Hicieron caso al pie de la letra. Ya al estaban todos reunidos pero separados por grupos de valientes hombres. Solo uno quedó solo: Henry Thompson, un chico que acababa de cumplir los diecisiete años. Quedó perplejo al verse solo entre los demás, no era muy sociable. Pero quería ayudar. Y esta acababa de ser la primera vez en quedar sin grupo. Que se cole con nosotros, gritó para ser oído, Paul Bauman en nombre de su grupo.
Ya listos todos, hicieron revisión de sus armas y municiones. Estaban listos. Que Dios proteja a nosotros, los inocentes; murmuró, Karl Fritz. Y los que le oyeron se les trabó la garganta, tragaron saliva y sintieron como esta les raspaba por dentro. Así debía sentirse uno al vivir la congoja.

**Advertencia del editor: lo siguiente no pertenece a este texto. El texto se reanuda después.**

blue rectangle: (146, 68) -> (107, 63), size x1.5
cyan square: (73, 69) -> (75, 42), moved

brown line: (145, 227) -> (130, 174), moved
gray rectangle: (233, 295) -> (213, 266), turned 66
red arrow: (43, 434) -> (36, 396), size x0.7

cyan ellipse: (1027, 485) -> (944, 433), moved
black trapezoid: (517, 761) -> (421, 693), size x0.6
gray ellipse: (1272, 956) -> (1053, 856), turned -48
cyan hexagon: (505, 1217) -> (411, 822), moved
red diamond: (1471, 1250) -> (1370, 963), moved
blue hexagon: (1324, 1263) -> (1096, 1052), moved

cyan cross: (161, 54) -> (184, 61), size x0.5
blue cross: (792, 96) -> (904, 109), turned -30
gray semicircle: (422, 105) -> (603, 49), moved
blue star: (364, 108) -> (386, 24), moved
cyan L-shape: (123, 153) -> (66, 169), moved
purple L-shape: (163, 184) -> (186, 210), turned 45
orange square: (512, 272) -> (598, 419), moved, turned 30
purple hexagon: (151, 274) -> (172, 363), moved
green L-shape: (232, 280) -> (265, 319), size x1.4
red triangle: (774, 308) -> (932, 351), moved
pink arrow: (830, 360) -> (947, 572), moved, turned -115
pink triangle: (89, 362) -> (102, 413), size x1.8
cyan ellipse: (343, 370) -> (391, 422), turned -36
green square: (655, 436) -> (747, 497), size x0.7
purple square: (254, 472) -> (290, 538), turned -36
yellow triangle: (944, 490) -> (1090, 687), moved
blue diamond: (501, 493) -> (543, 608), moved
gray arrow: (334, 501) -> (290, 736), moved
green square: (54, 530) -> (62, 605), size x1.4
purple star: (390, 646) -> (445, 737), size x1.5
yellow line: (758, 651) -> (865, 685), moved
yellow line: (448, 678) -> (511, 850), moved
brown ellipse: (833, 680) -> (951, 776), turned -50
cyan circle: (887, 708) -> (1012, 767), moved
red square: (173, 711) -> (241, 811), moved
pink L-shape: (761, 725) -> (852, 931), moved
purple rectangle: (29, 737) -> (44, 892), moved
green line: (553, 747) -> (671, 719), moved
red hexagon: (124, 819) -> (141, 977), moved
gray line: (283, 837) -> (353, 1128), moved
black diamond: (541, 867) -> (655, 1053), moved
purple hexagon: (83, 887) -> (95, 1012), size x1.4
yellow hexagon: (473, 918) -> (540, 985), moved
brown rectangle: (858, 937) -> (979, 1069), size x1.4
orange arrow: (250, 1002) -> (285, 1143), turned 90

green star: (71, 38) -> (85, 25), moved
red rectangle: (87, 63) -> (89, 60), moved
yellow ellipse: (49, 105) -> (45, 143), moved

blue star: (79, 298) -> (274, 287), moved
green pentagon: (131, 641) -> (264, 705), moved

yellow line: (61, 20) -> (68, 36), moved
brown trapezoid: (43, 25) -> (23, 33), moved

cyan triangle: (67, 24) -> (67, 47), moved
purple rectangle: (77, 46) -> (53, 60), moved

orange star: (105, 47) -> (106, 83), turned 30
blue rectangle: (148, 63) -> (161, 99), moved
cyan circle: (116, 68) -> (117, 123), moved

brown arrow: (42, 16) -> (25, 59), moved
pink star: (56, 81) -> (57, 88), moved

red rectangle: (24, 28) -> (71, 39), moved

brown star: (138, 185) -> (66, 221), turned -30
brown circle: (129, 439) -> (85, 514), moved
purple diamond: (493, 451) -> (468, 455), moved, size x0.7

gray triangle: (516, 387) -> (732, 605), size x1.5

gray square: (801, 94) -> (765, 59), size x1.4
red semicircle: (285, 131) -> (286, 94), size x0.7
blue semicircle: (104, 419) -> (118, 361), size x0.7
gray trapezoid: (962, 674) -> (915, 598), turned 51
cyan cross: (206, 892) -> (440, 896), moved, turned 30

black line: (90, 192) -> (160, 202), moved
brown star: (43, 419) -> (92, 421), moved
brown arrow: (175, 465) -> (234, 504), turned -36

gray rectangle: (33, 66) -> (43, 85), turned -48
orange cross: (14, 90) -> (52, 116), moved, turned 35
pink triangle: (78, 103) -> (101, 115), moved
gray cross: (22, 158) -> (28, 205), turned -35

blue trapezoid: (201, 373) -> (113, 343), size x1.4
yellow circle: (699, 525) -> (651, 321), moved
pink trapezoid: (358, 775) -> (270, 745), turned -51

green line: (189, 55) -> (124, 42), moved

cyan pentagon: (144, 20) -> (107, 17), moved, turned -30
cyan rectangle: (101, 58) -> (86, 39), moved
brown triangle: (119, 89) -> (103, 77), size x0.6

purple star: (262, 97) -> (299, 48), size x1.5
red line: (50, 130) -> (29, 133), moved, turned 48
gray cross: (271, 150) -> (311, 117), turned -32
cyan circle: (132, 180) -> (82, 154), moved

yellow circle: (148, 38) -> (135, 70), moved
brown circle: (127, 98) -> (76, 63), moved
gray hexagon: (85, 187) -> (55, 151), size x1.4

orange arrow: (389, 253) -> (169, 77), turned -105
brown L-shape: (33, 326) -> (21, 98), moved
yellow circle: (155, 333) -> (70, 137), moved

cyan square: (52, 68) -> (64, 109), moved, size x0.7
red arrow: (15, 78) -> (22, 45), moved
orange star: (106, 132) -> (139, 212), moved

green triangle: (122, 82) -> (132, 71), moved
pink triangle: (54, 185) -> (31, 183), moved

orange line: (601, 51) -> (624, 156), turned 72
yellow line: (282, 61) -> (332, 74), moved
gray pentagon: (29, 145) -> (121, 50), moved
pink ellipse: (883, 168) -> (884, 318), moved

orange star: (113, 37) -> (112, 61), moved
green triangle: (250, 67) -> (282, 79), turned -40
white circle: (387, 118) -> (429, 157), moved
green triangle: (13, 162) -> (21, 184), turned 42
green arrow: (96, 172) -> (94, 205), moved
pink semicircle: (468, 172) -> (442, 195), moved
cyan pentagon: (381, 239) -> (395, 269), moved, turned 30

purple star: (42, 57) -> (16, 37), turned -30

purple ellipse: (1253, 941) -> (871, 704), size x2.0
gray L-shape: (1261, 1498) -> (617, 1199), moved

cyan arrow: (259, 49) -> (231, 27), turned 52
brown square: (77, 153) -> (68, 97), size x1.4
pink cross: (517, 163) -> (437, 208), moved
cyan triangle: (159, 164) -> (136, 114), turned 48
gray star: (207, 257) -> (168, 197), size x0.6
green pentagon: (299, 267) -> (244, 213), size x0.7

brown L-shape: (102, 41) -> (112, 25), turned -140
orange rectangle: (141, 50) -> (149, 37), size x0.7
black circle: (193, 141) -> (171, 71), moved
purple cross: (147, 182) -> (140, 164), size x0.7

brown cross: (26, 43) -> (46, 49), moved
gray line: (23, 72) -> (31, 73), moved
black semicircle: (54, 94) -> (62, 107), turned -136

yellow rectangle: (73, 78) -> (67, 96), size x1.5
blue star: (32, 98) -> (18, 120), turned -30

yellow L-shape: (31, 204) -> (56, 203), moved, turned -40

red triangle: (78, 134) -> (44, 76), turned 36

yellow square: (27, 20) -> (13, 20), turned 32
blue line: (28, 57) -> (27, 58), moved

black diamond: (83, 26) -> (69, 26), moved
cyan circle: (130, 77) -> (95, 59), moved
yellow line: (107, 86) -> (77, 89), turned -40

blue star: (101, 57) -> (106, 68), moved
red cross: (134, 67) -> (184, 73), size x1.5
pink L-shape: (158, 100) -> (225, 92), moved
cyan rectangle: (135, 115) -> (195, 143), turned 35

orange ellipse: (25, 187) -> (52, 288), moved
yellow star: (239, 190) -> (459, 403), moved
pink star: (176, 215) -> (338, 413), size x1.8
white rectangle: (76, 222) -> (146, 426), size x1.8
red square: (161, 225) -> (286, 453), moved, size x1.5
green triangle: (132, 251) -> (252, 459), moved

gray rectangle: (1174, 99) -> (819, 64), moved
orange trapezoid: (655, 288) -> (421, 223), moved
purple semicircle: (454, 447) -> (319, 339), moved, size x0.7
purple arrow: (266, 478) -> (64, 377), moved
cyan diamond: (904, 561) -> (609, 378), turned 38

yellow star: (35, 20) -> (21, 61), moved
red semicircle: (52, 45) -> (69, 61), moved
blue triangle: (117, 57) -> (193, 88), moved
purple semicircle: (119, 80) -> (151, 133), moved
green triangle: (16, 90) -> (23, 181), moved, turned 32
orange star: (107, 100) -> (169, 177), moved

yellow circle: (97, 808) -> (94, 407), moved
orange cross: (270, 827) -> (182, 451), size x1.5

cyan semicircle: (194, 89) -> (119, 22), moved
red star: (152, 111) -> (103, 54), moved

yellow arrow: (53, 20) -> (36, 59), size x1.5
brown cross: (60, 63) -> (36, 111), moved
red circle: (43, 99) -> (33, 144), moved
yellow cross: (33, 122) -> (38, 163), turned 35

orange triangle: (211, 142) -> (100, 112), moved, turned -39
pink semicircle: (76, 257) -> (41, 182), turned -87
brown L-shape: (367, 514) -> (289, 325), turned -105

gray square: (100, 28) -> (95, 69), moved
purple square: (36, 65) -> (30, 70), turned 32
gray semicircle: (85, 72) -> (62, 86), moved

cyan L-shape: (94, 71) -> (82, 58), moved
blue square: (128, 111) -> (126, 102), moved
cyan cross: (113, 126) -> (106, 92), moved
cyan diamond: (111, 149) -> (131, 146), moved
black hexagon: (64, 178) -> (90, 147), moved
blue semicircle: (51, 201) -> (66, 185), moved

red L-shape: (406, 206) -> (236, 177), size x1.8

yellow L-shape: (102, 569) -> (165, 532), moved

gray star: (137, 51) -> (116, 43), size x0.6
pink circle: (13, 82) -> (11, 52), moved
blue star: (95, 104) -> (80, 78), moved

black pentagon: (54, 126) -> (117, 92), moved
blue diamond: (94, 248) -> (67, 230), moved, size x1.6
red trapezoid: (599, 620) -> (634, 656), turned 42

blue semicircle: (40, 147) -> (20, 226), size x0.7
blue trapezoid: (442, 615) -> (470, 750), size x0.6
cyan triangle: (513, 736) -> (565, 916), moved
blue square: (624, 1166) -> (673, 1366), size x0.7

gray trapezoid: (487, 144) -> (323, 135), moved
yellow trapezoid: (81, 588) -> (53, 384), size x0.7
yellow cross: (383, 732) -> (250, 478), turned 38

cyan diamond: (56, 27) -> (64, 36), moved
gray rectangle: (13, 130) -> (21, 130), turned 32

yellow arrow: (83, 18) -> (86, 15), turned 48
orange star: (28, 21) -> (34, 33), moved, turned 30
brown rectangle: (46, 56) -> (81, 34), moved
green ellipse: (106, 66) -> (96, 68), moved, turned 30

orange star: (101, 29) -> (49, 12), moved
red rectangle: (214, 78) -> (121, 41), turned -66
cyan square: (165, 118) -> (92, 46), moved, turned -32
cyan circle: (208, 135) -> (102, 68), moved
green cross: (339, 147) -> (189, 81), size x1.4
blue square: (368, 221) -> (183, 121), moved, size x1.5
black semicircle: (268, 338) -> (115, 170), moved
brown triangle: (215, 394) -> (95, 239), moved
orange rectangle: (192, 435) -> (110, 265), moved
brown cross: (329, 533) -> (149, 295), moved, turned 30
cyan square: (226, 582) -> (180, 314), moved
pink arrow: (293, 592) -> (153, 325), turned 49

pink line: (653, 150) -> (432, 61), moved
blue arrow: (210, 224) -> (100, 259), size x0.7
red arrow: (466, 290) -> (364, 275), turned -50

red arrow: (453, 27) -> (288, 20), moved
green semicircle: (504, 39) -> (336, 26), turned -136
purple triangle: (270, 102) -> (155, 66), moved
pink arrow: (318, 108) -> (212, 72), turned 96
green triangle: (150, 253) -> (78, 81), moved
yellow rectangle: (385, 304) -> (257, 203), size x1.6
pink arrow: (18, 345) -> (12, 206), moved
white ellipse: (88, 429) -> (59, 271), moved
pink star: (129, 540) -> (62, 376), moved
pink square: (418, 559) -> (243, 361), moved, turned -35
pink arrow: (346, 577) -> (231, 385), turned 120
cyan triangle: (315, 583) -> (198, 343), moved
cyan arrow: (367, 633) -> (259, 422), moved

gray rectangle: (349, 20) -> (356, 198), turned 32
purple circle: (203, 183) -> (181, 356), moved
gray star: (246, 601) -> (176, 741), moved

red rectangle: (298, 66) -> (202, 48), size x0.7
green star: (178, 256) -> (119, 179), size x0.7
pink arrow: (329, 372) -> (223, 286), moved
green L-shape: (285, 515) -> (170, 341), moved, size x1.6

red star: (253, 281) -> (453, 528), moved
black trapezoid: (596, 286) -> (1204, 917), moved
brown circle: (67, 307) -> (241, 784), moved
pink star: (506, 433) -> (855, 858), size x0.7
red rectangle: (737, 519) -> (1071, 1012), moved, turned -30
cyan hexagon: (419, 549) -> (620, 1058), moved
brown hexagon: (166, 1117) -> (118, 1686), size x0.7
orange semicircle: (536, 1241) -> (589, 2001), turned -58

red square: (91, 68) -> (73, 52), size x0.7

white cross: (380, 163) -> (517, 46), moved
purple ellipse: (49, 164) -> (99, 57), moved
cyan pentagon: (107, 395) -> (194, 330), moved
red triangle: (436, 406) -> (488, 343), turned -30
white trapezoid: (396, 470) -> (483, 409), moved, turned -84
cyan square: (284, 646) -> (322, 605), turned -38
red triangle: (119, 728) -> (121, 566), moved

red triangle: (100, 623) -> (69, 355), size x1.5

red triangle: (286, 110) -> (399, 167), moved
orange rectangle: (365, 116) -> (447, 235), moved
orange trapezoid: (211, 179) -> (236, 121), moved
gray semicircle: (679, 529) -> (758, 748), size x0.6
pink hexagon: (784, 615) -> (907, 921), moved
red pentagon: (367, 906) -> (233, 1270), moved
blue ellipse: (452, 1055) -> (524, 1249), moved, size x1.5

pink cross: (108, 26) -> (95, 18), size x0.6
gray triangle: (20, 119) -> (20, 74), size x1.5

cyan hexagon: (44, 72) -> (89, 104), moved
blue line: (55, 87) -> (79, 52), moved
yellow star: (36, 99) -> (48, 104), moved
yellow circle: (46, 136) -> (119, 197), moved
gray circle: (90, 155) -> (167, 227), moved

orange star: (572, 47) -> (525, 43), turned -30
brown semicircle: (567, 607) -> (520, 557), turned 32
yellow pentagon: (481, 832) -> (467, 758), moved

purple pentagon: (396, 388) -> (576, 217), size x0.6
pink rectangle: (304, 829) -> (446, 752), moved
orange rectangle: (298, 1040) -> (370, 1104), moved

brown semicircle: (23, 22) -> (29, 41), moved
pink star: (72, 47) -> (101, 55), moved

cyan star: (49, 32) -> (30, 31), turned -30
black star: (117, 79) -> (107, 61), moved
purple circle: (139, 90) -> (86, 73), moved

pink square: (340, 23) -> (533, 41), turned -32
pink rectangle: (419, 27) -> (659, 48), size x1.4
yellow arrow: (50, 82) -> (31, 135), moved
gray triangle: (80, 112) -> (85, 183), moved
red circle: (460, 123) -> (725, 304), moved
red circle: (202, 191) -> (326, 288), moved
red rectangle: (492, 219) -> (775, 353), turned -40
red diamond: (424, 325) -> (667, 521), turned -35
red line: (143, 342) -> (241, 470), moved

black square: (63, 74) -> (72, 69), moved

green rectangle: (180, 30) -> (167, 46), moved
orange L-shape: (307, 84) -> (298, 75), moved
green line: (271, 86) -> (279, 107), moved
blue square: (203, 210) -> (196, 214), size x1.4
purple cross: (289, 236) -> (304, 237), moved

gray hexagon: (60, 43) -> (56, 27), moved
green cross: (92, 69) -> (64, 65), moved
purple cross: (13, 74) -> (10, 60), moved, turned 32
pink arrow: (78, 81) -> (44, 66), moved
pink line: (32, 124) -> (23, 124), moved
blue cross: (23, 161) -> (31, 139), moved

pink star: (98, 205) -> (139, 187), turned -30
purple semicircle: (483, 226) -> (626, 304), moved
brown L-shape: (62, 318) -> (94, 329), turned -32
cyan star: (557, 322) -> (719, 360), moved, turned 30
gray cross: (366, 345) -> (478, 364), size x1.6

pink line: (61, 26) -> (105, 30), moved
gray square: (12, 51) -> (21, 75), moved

Tres grupos, o sea, quince hombres, se quedaron protegiendo el pueblo o también estando pendiente a posibles gritos para ir en la ayuda. Karl lo había planeado todo, absolutamente todo.
¿Todo?
Los demás entraron a los bosques del Ricknald y al entrase cada vez más, se iban separando de los otros grupos. Bill se iba detrás de Karl y así ambos se sentían seguros de sus espaldas. La noche era densa gracias a la neblina que hacía no más verse mucho mas bella a la luna. Había grillos que le cantaban incluso. Pisaban y no podían evitar el crujido de la nueva nieve que volvía después de un año. Los arboles se erguían con el viento, provocaban un tenso sonido para ellos. Se enderezaban y el sonido en viceversa parecía serles peor.
Bill meneaba la escopeta y parecía que los brazos se le tambaleaban de allí para allá. No podía quitarse a su hijo de la mente, y eso le impacientaba como también desolaba. Tenía rabia, claro.
Tampoco se quitaba la idea de como torturaría al asesino y provocador de incendios cuando lo atrapase. Le haría gritar de igual dolor como lo hizo Noelia el día de la tragedia.
Mataré al hijo de puta, concluyó. Lo mataré, ¡Lo mataré!
Llevaban media hora mas o menos divagando por el bosque, lo que se estimaba en dos kilómetros. Eran viejos y acabados, pero sabios.